Job Summary
The Real Time Payments International team is looking for a Site Reliability Engineer (SRE) to drive application deployment readiness, manage day-to-day operational stability and support the reliability of critical payment platforms by implementing automation, leverage best practices and work with a high‑impact team responsible for driving production readiness, reliability, and DevOps automation across Mastercard platforms.
This role plays a key part in incident management, change readiness, and platform operations, while contributing to continuous improvement initiatives.
Key Responsibilities
Platform Operations & Stability
- Support end-to-end availability, monitoring, and performance of critical payment platforms.
- Execute operational processes to ensure platform health and stability.
- Participate in capacity checks, readiness validations, and environment monitoring.
Incident Management & Execution
- Actively manage and coordinate incident triage and resolution.
- Serve as incident commander driving medium to high-severity incidents.
- Ensure timely updates, accurate impact assessment, and appropriate escalation.
- Contribute to root cause analysis with clear identification of actions and ownership.
Change & Release Support
- Participate in highlighting gaps and defining test cases required for a change in lower environments and validate lower environment test completeness.
- Ensure adherence to change governance processes (test case reviews, checklists, approvals, rollback readiness).
- Engage in creating change plans and support execution of production changes, deployments, and validations.
Technical Troubleshooting
- Perform hands-on troubleshooting across:
- Application behaviour and dependencies.
- Infrastructure components (compute, network, storage).
- Database and performance issues.
- Collaborate with engineering, infrastructure and other technical teams to isolate and resolve issues efficiently.
Monitoring & Observability
- Improve system health monitoring using observability tools and alerts.
- Identify gaps in alerting and contribute to improving quality of alerting and dashboards.
- Ensure proactive detection of anomalies using observability tools.
Automation & Process Improvement
- Contribute to automation initiatives to reduce toil and errors.
- Identify repetitive operational tasks and drive improvements.
- Support implementation of DevOps best practices.
- Leverage AI-driven tools to improve monitoring, incident detection, and operational efficiency, enabling faster troubleshooting and reduced manual effort in day-to-day operations.
Stakeholder Coordination
- Work closely with engineering, program teams, and external partners during incidents and changes.
- Provide structured updates to stakeholders with clarity and consistency.
- Ensure alignment during critical activities.
Risk Identification
- Highlight operational and platform risks including test coverage gaps, infrastructure constraints, dependency risks.
- Escalate issues proactively and support mitigation tracking.
Team Contribution & Mentorship
- Support onboarding and guidance of junior team members.
- Contribute to runbooks, documentation, and knowledge sharing.

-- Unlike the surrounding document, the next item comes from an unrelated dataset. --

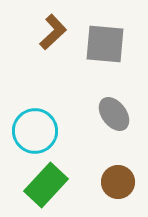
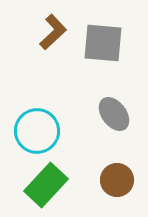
gray square: moved 2 px left, 1 px up
cyan circle: moved 2 px right
brown circle: moved 1 px left, 2 px up
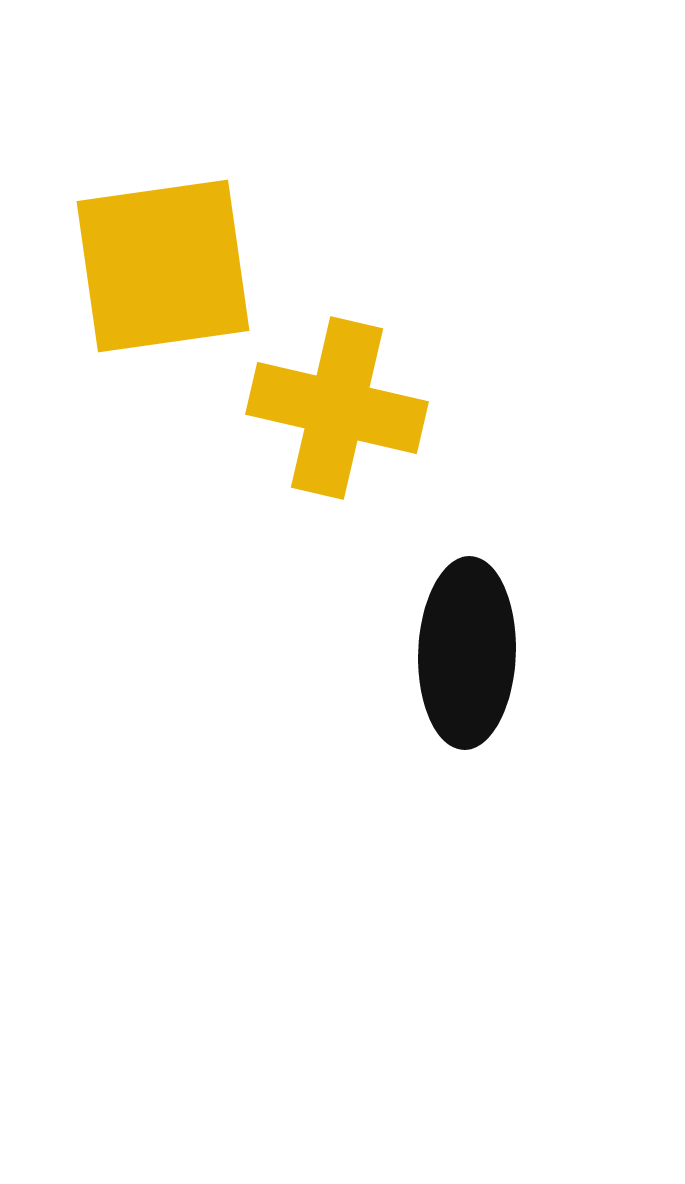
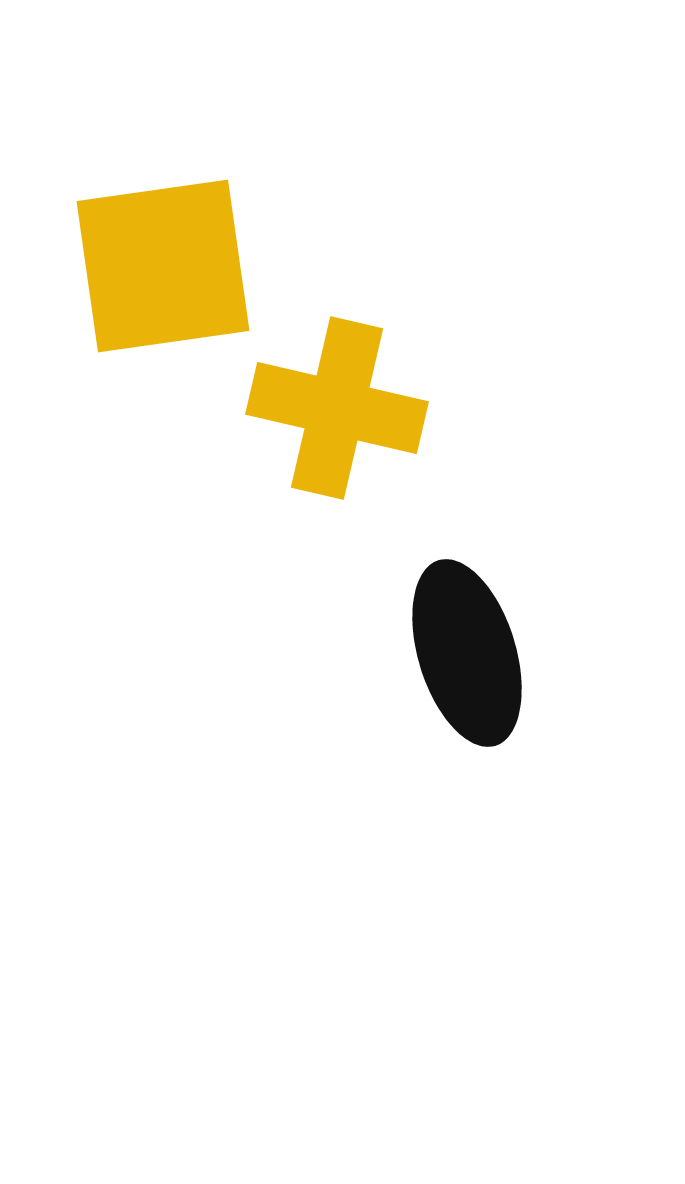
black ellipse: rotated 19 degrees counterclockwise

- Drive consistency in execution and adherence to operational standards.
Success in This Role Looks Like:
- Deep Operational Ownership (“Built to Run” Mindset)

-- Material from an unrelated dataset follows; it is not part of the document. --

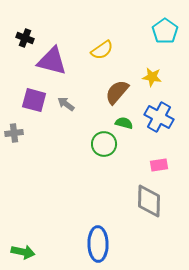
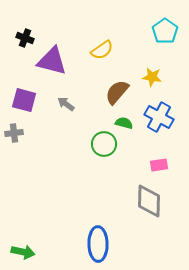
purple square: moved 10 px left
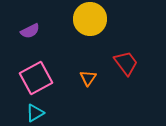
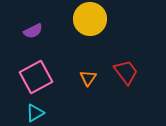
purple semicircle: moved 3 px right
red trapezoid: moved 9 px down
pink square: moved 1 px up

A successful Lead SRE Engineer is fully accountable for the operational health of their program, not just responsive to incidents.
- Monitoring, alerting, and dashboards that reflect real customer impact.
- Emergency response and incident leadership, including clear communications and post-incident follow‑ups.
- Capacity planning and readiness aligned with product and business growth.
- Change management discipline, ensuring safe, compliant releases.
2.Strong Technical & System-Level Understanding
A Lead SRE Engineer is expected to operate at system dependency level, not just ticket or tool level.
- Have a strong understanding of application business logic and workflows.
- Have a clear grasp of upstream/downstream dependencies.
- Expertise in observability (alerts, dashboards, synthetic monitoring).
- Ability to drive automation to reduce manual toil and recurring issues.
- End to End ownership of tasks and activities.
3. Incident Leadership & Decision-Making Under Pressure
Beyond technical skill, Leads are distinguished by how they lead during high‑severity situations.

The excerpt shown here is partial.